The market for optical subsystems and components is highly competitive, which
may result in lost sales or lower gross margins.

The markets for optical subsystems and components are highly competitive
and are expected to intensify in the future. For optical subsystems, we
compete primarily with Agilent Technologies, Inc., Finisar Corporation,
Infineon Technologies Corp., International Business Machines Corporation and
Optical Communications Products, Inc. For optical components, we compete
primarily with Infineon Technologies Corp, Lucent Technologies Inc., Molex,
Inc. and Tyco International, Ltd. and numerous other smaller companies. Many
of these companies have substantially greater financial, technical, marketing
and distribution resources and brand name recognition than we have. We expect
that more companies, including some of our customers, will enter the markets
for our products. We may not be able to compete successfully against either
current or future competitors. Our competitors continue to introduce improved
products with lower prices, and we will have to do the same to remain
competitive. In addition, some of our current and potential customers are
attempting to integrate their operations by producing their own optical
subsystems or components or acquiring one or more of our competitors which may
eliminate the need to purchase our products. Furthermore, larger companies in
other related industries are developing and acquiring technologies and
applying their significant resources, including their distribution channels
and brand name recognition, in an effort to capture significant market share.
While this trend has not historically impacted our competitive position, it
may result in future decreases in our net sales.

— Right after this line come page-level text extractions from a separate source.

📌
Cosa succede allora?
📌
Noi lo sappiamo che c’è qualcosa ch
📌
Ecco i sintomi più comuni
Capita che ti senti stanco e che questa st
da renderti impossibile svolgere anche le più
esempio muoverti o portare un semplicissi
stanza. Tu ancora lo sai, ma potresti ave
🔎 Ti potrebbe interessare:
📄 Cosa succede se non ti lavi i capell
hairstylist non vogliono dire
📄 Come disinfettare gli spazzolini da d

We depend on suppliers for several key components and if these suppliers are
unable to meet our needs, we may experience delays in shipments and increased
costs.

We purchase several key components that are incorporated into our products
from a limited number of suppliers. We have experienced shortages and delays
in obtaining key components in the past and expect to experience shortages and
delays in the future. These shortages and delays have typically occurred when
demand within the industry has increased rapidly and exceeds the capacity of
suppliers of key components in the short term. Delays and shortages also often
occur in the early stages of a product's life cycle. The length of shortages
and delays in the past has varied from several days to a month. We are unable
to predict the length of any future shortages or delays.

26


Although we enter into long-term agreements for the purchase of key
components from time to time, our purchases of key components are generally
made on a purchase order basis. We may also maintain an inventory of limited
source components to limit the potential impact of a component shortage.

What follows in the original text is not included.